Data provided:

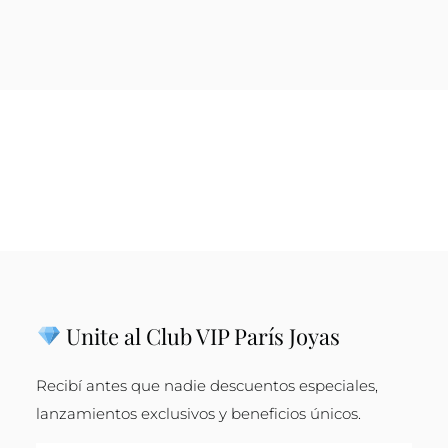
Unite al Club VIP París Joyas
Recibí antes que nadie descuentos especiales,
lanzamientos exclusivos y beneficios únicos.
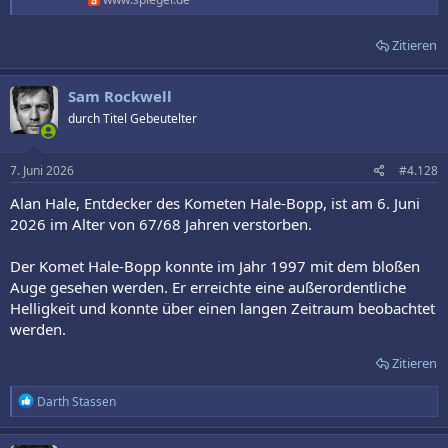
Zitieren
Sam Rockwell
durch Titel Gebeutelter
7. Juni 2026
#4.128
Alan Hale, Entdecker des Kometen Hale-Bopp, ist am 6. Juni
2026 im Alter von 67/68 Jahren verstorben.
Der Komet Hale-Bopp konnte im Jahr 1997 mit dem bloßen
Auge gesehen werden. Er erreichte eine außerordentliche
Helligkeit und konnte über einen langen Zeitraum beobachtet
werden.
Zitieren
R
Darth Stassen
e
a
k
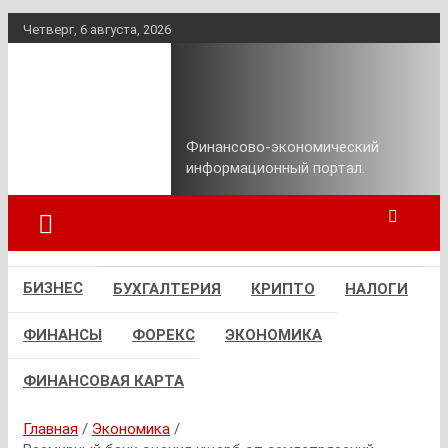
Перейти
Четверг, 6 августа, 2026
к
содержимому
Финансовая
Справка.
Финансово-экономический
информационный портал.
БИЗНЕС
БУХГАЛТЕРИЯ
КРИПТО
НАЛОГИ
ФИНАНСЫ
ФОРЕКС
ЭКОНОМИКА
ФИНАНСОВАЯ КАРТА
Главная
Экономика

...

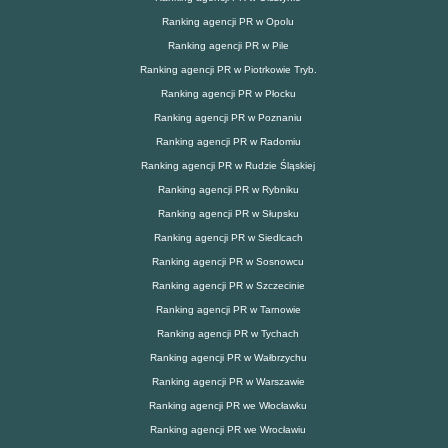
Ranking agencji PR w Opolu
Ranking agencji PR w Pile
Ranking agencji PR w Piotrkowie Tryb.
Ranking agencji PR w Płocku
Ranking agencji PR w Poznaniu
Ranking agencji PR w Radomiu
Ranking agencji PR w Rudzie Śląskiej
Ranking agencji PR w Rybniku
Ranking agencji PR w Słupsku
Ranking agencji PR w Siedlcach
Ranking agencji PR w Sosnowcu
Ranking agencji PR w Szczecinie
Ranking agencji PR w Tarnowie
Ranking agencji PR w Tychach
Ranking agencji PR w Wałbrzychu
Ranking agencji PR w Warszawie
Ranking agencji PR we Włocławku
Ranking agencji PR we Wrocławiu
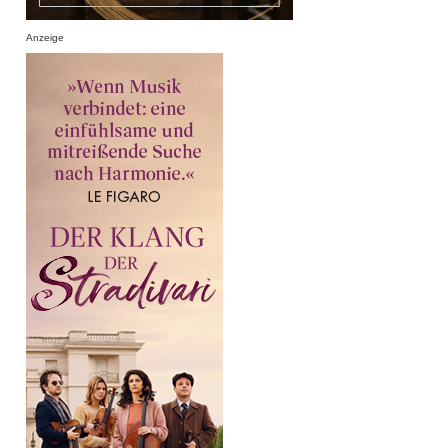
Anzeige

...

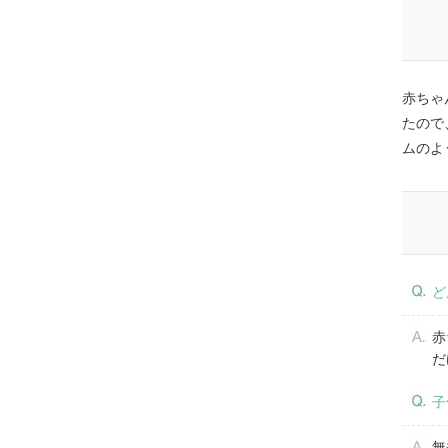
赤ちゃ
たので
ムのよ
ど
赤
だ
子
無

Work item: Of the lines in the data, report each one containing the string "Hale".

Task result:
Alan Hale, Entdecker des Kometen Hale-Bopp, ist am 6. Juni
Der Komet Hale-Bopp konnte im Jahr 1997 mit dem bloßen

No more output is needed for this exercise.